How does an incremental improvement in surgery (or chemo, or radiotherapy) constitute a cancer "moonshot" in 2024?


I didn’t see the word moonshot used anywhere.

However, I think the “moonshot” concept is improving, and attempting, many different ideas and techniques over the next 25 years.

I looked up the original moonshot announcement:

https://www.whitehouse.gov/briefing-room/statements-releases...


While it’s not in the ARPA-H announcement, the broader press coverage is using the moonshot frame. https://www.nytimes.com/2024/08/13/us/politics/biden-researc...


It's part of the cancer moonshot announced near the end of the Obama administration and headed by then-VP Biden after his son died of cancer. This is just one small funding part of that broader effort.


Moonshot or no, these incremental improvements in surgery do translate into cured patients and saved lives. Surgery is the initial intervention in many cancers and the course of disease is highly sensitive to it.

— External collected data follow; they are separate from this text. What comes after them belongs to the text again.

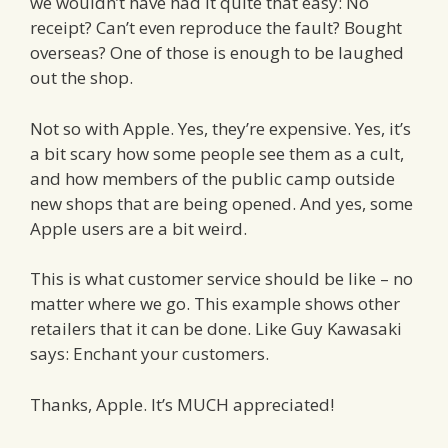
we wouldn’t have had it quite that easy: No
receipt? Can’t even reproduce the fault? Bought
overseas? One of those is enough to be laughed
out the shop.
Not so with Apple. Yes, they’re expensive. Yes, it’s
a bit scary how some people see them as a cult,
and how members of the public camp outside
new shops that are being opened. And yes, some
Apple users are a bit weird.
This is what customer service should be like – no
matter where we go. This example shows other
retailers that it can be done. Like Guy Kawasaki
says: Enchant your customers.
Thanks, Apple. It’s MUCH appreciated!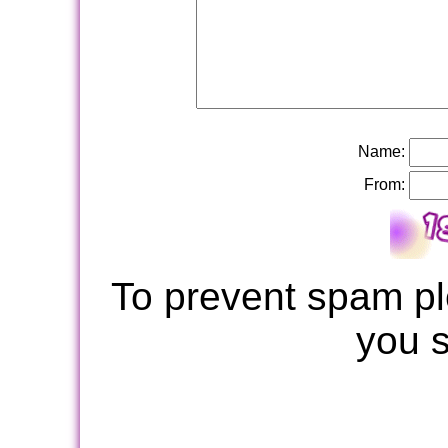
Name:
From:
To prevent spam pl
you 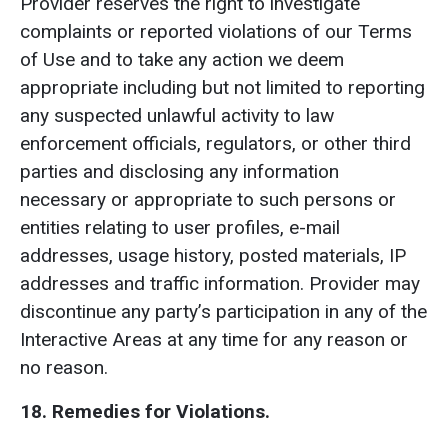
Provider reserves the right to investigate
complaints or reported violations of our Terms
of Use and to take any action we deem
appropriate including but not limited to reporting
any suspected unlawful activity to law
enforcement officials, regulators, or other third
parties and disclosing any information
necessary or appropriate to such persons or
entities relating to user profiles, e-mail
addresses, usage history, posted materials, IP
addresses and traffic information. Provider may
discontinue any party’s participation in any of the
Interactive Areas at any time for any reason or
no reason.
18. Remedies for Violations.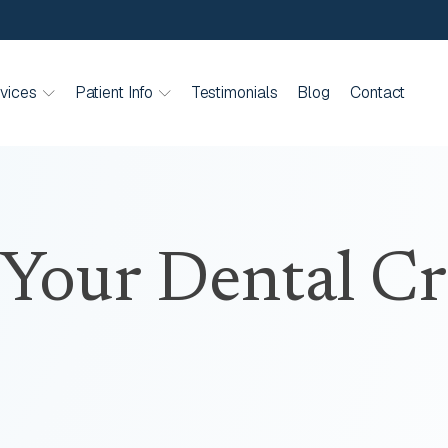
vices
Patient Info
Testimonials
Blog
Contact
 Your Dental C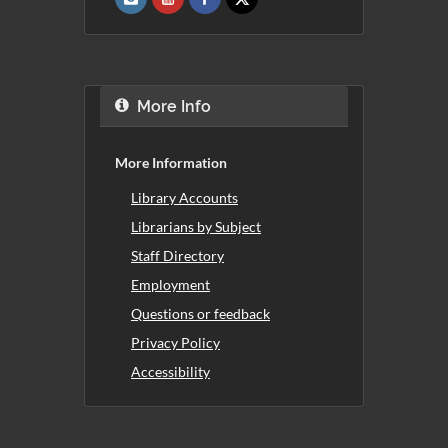
More Info
More Information
Library Accounts
Librarians by Subject
Staff Directory
Employment
Questions or feedback
Privacy Policy
Accessibility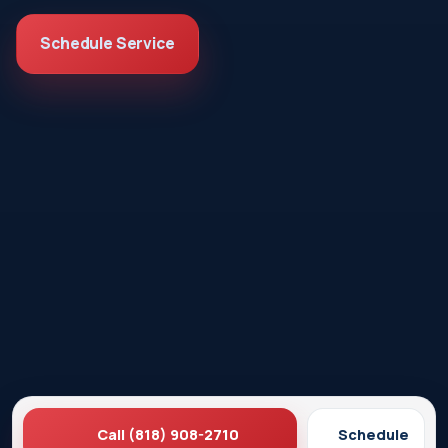
Schedule Service
Call (818) 908-2710
Schedule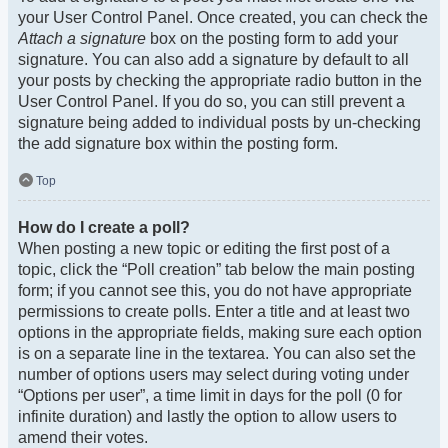
your User Control Panel. Once created, you can check the
Attach a signature
box on the posting form to add your
signature. You can also add a signature by default to all
your posts by checking the appropriate radio button in the
User Control Panel. If you do so, you can still prevent a
signature being added to individual posts by un-checking
the add signature box within the posting form.
Top
How do I create a poll?
When posting a new topic or editing the first post of a
topic, click the “Poll creation” tab below the main posting
form; if you cannot see this, you do not have appropriate
permissions to create polls. Enter a title and at least two
options in the appropriate fields, making sure each option
is on a separate line in the textarea. You can also set the
number of options users may select during voting under
“Options per user”, a time limit in days for the poll (0 for
infinite duration) and lastly the option to allow users to
amend their votes.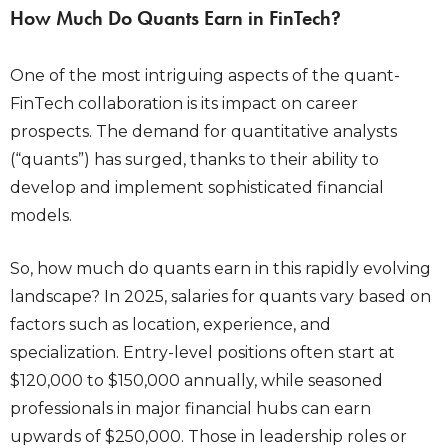
How Much Do Quants Earn in FinTech?
One of the most intriguing aspects of the quant-
FinTech collaboration is its impact on career
prospects. The demand for quantitative analysts
(“quants”) has surged, thanks to their ability to
develop and implement sophisticated financial
models.
So,
how much do quants earn
in this rapidly evolving
landscape? In 2025, salaries for quants vary based on
factors such as location, experience, and
specialization. Entry-level positions often start at
$120,000 to $150,000 annually, while seasoned
professionals in major financial hubs can earn
upwards of $250,000. Those in leadership roles or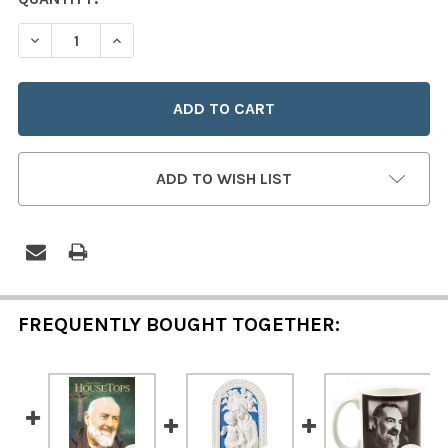
STOCK:
DECREASE QUANTITY OF PADRE PIO HOLY WATER FONT
INCREASE QUANTITY OF PADRE PIO HOLY WAT
ADD TO WISH LIST
FREQUENTLY BOUGHT TOGETHER:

What is the mandate of ARPA-H as compared to NIH? NIH already hands out $30 billion a year for research. Is the structure of the ARPA-H research different in an appreciable way?


ARPA-H, FWIW, is setup within the NIH. But it is structured to focus on more of "breakthrough" type processes, procedures, devices etc. Also the ARPA-H proposals are not driven solely by peer-review scoring unlike most NIH funding mechanisms. Typically ARPA-H tends to me across specific disease areas and more general in nature


>> What is the mandate of ARPA-H as compared to NIH?

ARPA-H has a much more commercial/translational focus, much like DARPA



Isn’t this just applying the new SAM2 to the tumor bots?


There is no mention of “tumor bots” or any solution that seems primarily powered by an out-of-the-box 2D segmentation capability.


You know an ounce of prevention is worth a ton of cure... maybe upsetting the petrochemical pharmaceutical agribusiness industry about exposing so many people to high levels of mutagenic carcinogens should be higher on the priority list - but then a certain proportion of brainwashed zombies would have mental health crises over the fact they'd been lied to all their lives, oh dear. Gotta protect the mental health of the herd, before they're trotted off to the slaughter.